Fernando de Jesus Rodrigues

Resumo


A partir das trajetórias de dois personagens – um de uma cena musical em Salvador e outro de Maceió – exploro o curso de diferenciação de suas posições e, assim, desenho aspectos da expansão de circuitos de diversão musical nas “periferias” dessas cidades. Destaco dois problemas: (i) as interpenetrações e tensões entre repertórios de gestos e símbolos e a diferenciação funcional de mercados religioso e diversional e (ii) a relação entre agentes culturais e os empreendimentos marcados por lógicas de poder típicas de mercados ilícitos e altamente criminalizados na construção dos espaços de lutas simbólicas nas “periferias”.
Palavras-chave: mercados culturais, periferias, trajetórias.

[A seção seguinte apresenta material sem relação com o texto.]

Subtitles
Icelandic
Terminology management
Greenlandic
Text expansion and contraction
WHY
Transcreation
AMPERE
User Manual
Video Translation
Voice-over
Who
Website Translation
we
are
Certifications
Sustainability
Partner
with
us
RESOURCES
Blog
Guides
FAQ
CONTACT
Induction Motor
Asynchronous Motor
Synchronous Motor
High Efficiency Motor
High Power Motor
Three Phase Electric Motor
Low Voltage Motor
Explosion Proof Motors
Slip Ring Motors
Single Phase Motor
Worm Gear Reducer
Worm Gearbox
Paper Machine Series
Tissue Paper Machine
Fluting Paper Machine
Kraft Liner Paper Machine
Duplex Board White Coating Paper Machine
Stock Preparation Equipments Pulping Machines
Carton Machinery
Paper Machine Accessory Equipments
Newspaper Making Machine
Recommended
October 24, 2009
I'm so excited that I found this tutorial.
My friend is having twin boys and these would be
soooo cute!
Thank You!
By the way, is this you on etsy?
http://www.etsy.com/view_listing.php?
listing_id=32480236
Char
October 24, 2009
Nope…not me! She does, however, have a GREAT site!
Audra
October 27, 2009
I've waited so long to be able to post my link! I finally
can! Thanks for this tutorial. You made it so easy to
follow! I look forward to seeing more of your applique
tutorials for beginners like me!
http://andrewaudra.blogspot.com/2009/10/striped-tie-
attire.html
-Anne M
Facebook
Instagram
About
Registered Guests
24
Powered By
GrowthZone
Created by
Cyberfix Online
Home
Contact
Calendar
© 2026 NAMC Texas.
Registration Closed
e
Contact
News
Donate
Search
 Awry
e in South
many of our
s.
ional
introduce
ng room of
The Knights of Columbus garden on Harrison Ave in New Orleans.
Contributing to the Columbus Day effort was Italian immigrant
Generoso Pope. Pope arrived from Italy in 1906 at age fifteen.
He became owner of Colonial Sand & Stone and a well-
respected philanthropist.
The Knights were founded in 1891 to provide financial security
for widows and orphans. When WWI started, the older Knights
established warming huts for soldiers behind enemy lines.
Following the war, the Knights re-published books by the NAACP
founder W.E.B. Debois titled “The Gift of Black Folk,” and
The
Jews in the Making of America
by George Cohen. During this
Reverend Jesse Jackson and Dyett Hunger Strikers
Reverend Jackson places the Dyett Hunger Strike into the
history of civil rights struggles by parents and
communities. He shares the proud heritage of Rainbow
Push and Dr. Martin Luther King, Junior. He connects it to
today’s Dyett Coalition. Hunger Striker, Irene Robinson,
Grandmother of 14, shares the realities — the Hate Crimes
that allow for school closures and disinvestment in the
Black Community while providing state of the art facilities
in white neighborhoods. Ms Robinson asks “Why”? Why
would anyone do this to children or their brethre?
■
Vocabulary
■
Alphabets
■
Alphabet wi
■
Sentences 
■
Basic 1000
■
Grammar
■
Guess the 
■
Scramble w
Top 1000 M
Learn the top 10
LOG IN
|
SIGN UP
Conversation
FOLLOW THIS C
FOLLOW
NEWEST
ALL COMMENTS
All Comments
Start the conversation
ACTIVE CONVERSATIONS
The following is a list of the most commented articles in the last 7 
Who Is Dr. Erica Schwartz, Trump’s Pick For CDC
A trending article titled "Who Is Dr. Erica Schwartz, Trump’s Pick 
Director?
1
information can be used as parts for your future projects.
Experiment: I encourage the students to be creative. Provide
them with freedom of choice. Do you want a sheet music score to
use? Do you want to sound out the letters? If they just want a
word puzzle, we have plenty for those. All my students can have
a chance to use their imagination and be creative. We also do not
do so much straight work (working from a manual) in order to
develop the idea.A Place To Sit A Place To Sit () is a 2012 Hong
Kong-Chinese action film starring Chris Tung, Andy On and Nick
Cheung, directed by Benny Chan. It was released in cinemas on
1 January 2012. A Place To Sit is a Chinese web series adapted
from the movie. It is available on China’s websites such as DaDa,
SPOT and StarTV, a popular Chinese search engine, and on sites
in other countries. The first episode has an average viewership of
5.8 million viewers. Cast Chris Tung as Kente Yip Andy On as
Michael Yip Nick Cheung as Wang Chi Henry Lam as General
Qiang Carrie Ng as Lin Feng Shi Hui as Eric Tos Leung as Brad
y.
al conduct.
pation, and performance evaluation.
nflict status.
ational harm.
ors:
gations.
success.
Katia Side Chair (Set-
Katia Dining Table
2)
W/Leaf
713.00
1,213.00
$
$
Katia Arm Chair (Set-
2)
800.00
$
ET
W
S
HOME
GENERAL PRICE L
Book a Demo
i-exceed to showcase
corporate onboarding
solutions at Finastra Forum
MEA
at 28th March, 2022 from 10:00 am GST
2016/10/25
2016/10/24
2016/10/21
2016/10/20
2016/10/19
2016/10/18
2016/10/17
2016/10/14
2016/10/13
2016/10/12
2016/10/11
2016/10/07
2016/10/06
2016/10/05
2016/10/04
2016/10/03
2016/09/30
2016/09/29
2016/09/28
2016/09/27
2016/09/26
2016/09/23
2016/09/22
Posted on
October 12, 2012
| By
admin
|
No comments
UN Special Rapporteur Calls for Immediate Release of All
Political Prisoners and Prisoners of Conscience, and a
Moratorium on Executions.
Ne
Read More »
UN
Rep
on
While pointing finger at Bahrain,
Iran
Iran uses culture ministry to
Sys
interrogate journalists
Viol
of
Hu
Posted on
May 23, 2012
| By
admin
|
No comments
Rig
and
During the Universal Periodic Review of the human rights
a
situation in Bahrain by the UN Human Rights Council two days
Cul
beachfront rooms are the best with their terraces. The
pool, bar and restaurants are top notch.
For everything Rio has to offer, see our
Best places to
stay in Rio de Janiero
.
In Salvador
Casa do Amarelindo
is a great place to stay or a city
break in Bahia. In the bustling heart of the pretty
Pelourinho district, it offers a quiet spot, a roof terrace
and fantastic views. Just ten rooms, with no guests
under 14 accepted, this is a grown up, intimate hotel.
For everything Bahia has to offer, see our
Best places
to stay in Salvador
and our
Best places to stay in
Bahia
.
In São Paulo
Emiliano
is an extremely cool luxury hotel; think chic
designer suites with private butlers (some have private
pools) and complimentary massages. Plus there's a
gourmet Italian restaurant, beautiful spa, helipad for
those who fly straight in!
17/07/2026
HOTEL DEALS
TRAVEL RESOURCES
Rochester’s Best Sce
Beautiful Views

Introdução: duas cenas e dois problemas


Observei, anos atrás, um pequeno garoto tocando atabaque no terreiro
de Oxumarê, em Salvador. A vivacidade com que expressava os toques capturou  minha atenção por vários minutos. Mostrando um domínio “quase-natural” dos aguidavis3 ao extrair sons do couro do atabaque em uma cerimônia para o orixá Tempo, o vi passar os instrumentos, sem que a música cessasse, para um ogã--tocador que aparentava ser bem mais velho. Apesar de, naquele período, já ter visto umas duas dezenas de performances de alabês em diferentes terreiros de Salvador, aquele momento foi especialmente importante para reforçar a compreensão de aspecto de um fenômeno exterior ao candomblé que me interessava, qual seja, o crescimento da textura percussiva de matriz afro-baiana na música feita em Salvador a partir dos anos 70, expresso particularmente no sucesso das bandas de axé, nos anos 90, e das bandas de pagode, nos anos 2000.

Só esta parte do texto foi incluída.